• Kyodo


A document leak shows that former executives of a unit run by KDDI Corp. strongly resisted changing auditors before suspicious accounting came to light and led to their arrest in 2015.

The documents, obtained by a group of international journalists, suggest along with the unit’s records that three former executives of Hong Kong-based DMX Technologies Group Ltd., including its CEO at the time, were involved in false transactions with Chinese firms via two entities set up in the British Virgin Islands, a known tax haven.

The documents, dubbed the “Paradise Papers,” are similar to last year’s “Panama Papers” and were obtained by the German newspaper Sueddeutsche Zeitung and shared with the International Consortium of Investigative Journalists.

Kyodo News and other media outlets are partners with the ICIJ.

A total of 13.4 million records were leaked, many from Bermuda law firm Appleby, which has branches in tax havens around the world, including the British Virgin Islands.

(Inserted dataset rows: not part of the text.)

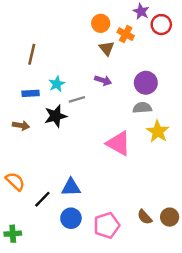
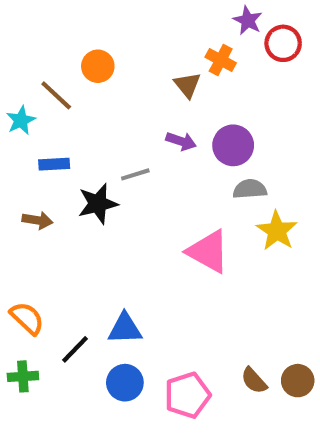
orange circle: (101, 23) -> (98, 66), moved
brown line: (32, 54) -> (56, 95), turned -60
purple circle: (146, 83) -> (233, 145), moved
cyan star: (57, 84) -> (21, 120), moved
green cross: (13, 234) -> (23, 376), moved

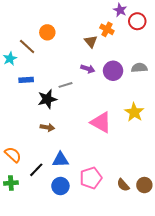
gray semicircle: (250, 189) -> (139, 68), moved
brown arrow: (37, 220) -> (47, 127), moved
pink pentagon: (187, 395) -> (91, 178), moved

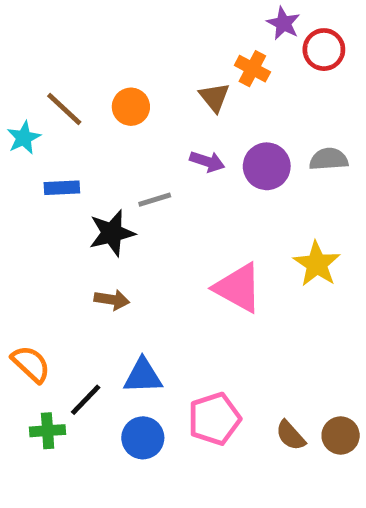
orange circle: (47, 32) -> (131, 107), moved
green cross: (11, 183) -> (48, 431), moved

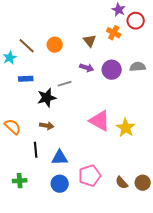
orange cross: (252, 69) -> (114, 33), moved
yellow star: (317, 264) -> (126, 128), moved
orange semicircle: (31, 364) -> (13, 127), moved
black line: (86, 400) -> (36, 150), moved, turned -49

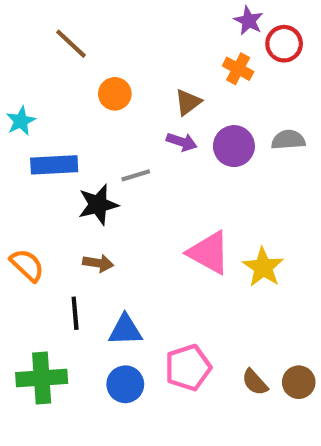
brown triangle: (90, 41) -> (188, 102), moved, turned 32
brown line: (27, 46) -> (71, 44), moved
blue rectangle: (26, 79) -> (54, 165), size x1.5
green cross: (20, 181) -> (42, 378), size x1.6

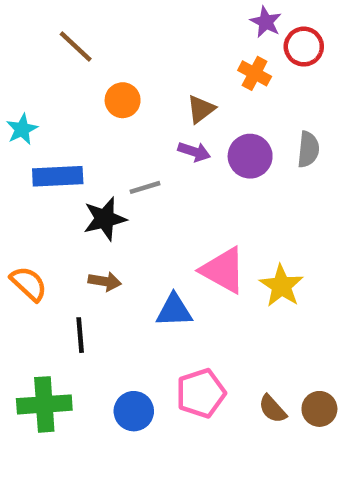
gray semicircle: (288, 140) -> (308, 149), turned 100
blue triangle: (125, 330) -> (174, 310), moved

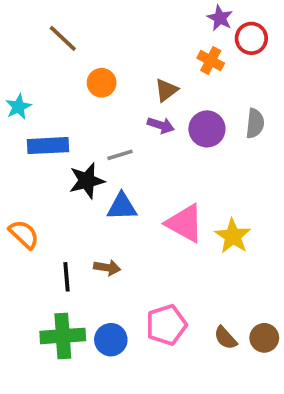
brown arrow: (105, 281) -> (107, 268), moved
blue triangle: (174, 310) -> (122, 207), moved
green cross: (44, 404) -> (63, 336), moved

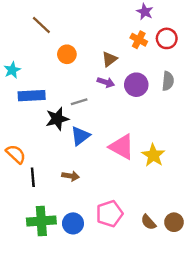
red circle: (251, 38) -> (167, 38), moved
blue triangle: (122, 207) -> (80, 136), turned -35
black line: (66, 277) -> (33, 177), moved

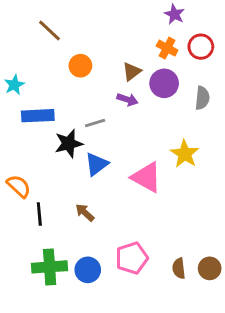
purple circle: (136, 85) -> (164, 83), moved
yellow star: (153, 155) -> (185, 154), moved
brown arrow: (71, 176) -> (85, 213), turned -147
brown semicircle: (148, 222) -> (179, 268), turned 35

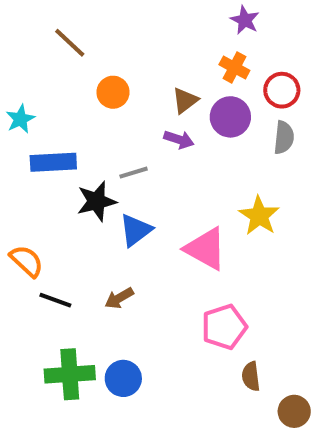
red circle: (201, 47) -> (282, 90), moved
brown arrow: (85, 213) -> (119, 298), turned -72
black line: (39, 214) -> (55, 300), turned -65
pink pentagon: (132, 258) -> (224, 327), moved
brown circle: (210, 268) -> (294, 411), moved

After the auditor was changed to one that KDDI had a contract with in 2014, suspicious accounting practices at DMX Technologies came to light and two of the three executives were arrested by Hong Kong police the following year. The telecommunications firm reported an extraordinary loss of ¥33.8 billion in the fiscal year ended March 2015 in connection with the matter.

The leaked documents and other records indicate the three executives engaged in false transactions and the information technology company failed to recover a large sum of accounts receivable, leading parent KDDI to report the extraordinary loss.

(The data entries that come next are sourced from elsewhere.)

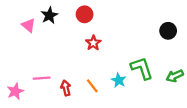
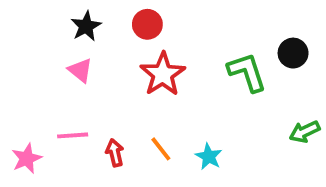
pink triangle: (28, 25) -> (80, 70), moved
red star: (93, 43) -> (163, 74), size x1.6
green L-shape: (142, 68) -> (247, 72), moved
cyan star: (119, 80) -> (209, 157), moved

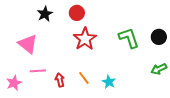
black circle: (293, 53) -> (159, 37), moved
pink triangle: (80, 70) -> (28, 44), moved, size x1.5

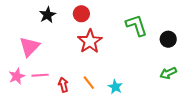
green L-shape: (129, 38) -> (136, 25), moved
pink triangle: (28, 44) -> (29, 47), turned 35
pink star: (14, 83) -> (17, 76), moved

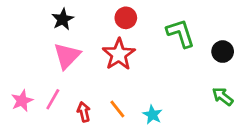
red circle: (81, 14) -> (126, 18), moved
pink triangle: (29, 47) -> (67, 56), moved
green arrow: (168, 73) -> (223, 96), turned 63
pink line: (40, 75) -> (53, 99), turned -56

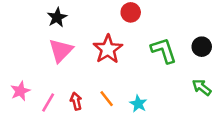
red circle: (126, 18) -> (131, 12), moved
green L-shape: (181, 33) -> (164, 50), moved
pink line: (53, 99) -> (48, 102), moved

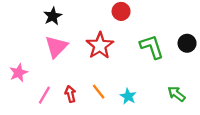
green arrow: (202, 87) -> (176, 94), moved
pink star: (20, 91) -> (18, 73), moved

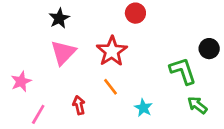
green L-shape: (152, 47) -> (183, 71), moved
orange line: (99, 92) -> (110, 87), moved
pink line: (44, 95) -> (38, 114), moved

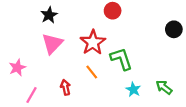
black circle: (209, 49) -> (174, 29), moved
green L-shape: (183, 71) -> (121, 59), moved
cyan star: (143, 108) -> (133, 90), moved

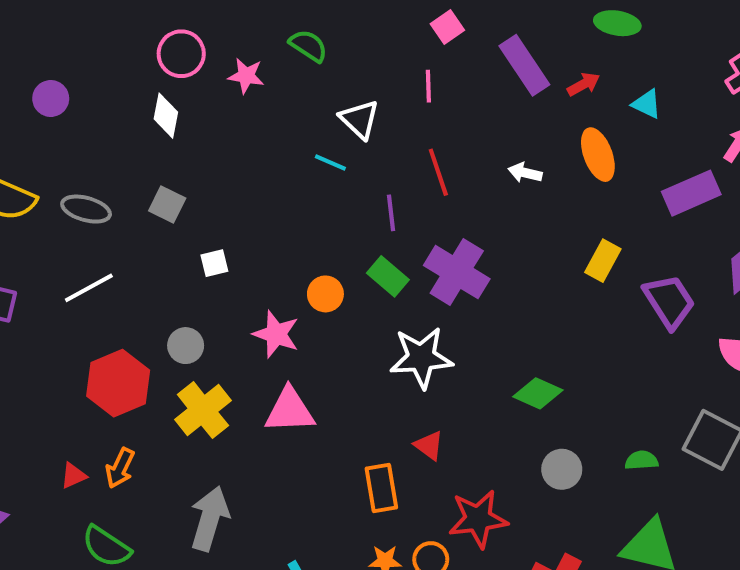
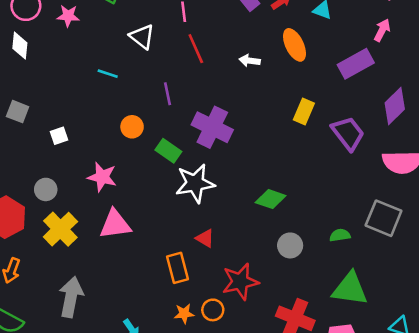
cyan line: (330, 163) -> (108, 74), moved
red line: (438, 172) -> (196, 49), moved
gray square: (167, 205) -> (18, 112), moved
green rectangle: (388, 276) -> (168, 151), moved
orange circle: (325, 294) -> (132, 127), moved

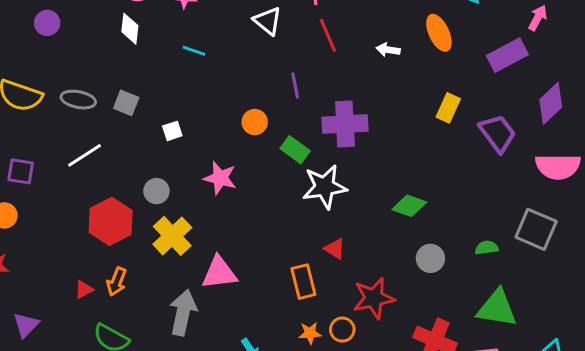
cyan line: (108, 74) -> (194, 51), moved
purple cross: (212, 127) -> (345, 124), turned -30
pink triangle: (115, 224) -> (219, 273), moved

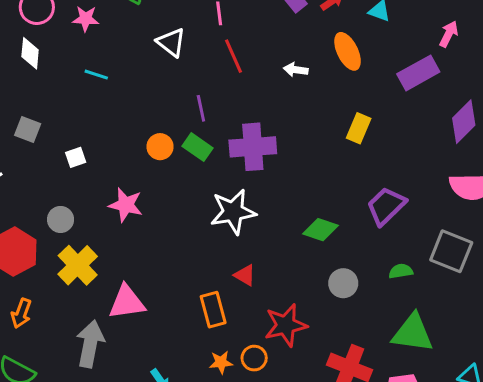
purple trapezoid: (498, 133) -> (386, 206), moved, turned -96
green rectangle: (295, 150) -> (197, 147), moved

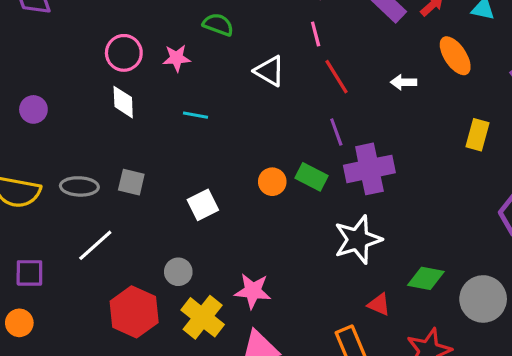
purple line: (201, 108) -> (336, 132), moved
white square: (76, 157) -> (203, 205), moved, size x1.4
pink star: (126, 205) -> (253, 291), moved
green diamond: (321, 230) -> (426, 278), moved
gray circle: (343, 283) -> (483, 299), size x1.5

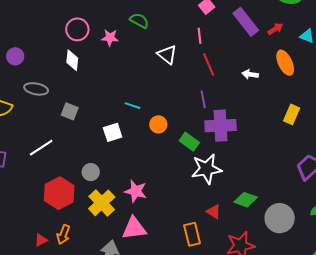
cyan line: (195, 115) -> (132, 106), moved
green rectangle: (311, 177) -> (189, 142), moved
gray ellipse: (79, 186) -> (36, 89), moved

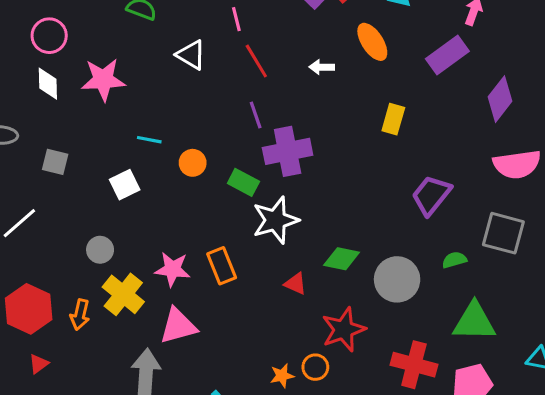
pink star: (110, 38) -> (103, 80), moved, size x1.6
red hexagon: (59, 193) -> (29, 309), moved
orange rectangle: (192, 234) -> (222, 266), moved
orange arrow: (63, 235) -> (80, 314), moved

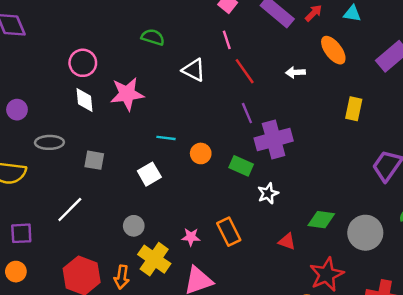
white star: (275, 220) -> (268, 193), size x0.6
pink star: (172, 269) -> (191, 237), size x0.7

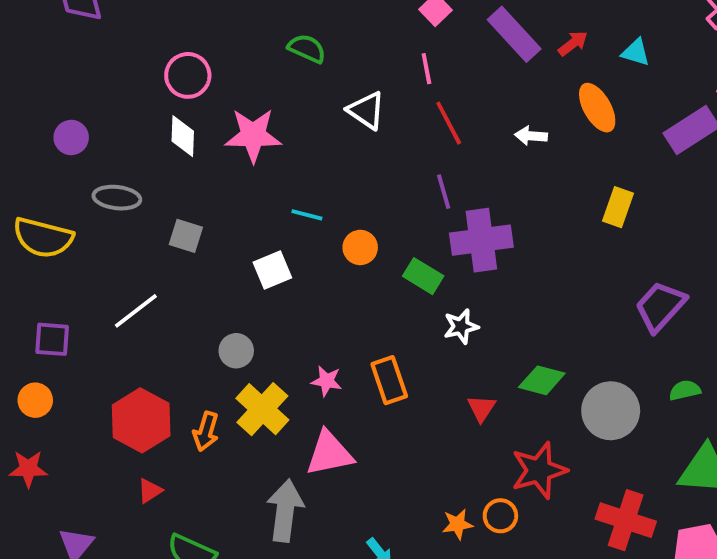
red triangle: (287, 241) -> (481, 408), turned 36

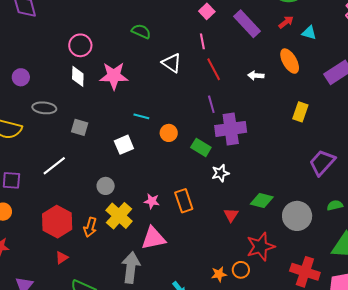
red arrow: (573, 43) -> (286, 22), moved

Back in 2012, KDDI sought to change DMX Technologies’ auditor to the one it had a contract with. But one document shows the chairman and CEO “emphasized” in a meeting that the move “may have negative impact on the share price of the company and KDDI would suffer the substantial impact if this happened.”

It took more than a year before the auditor was changed. Two of the three former executives were involved in operating entities in the British Virgin Islands.

KDDI told Kyodo News that it could not confirm the alleged false transactions via the entities in the tax haven. KDDI also said the motives behind the irregular accounting were not clear because it has not questioned the officials. The CEO and others did not respond to questions from Kyodo.

The registered office of DMX Technologies is in Bermuda, a British island territory also known as a corporate tax haven. KDDI made the company a subsidiary in 2009.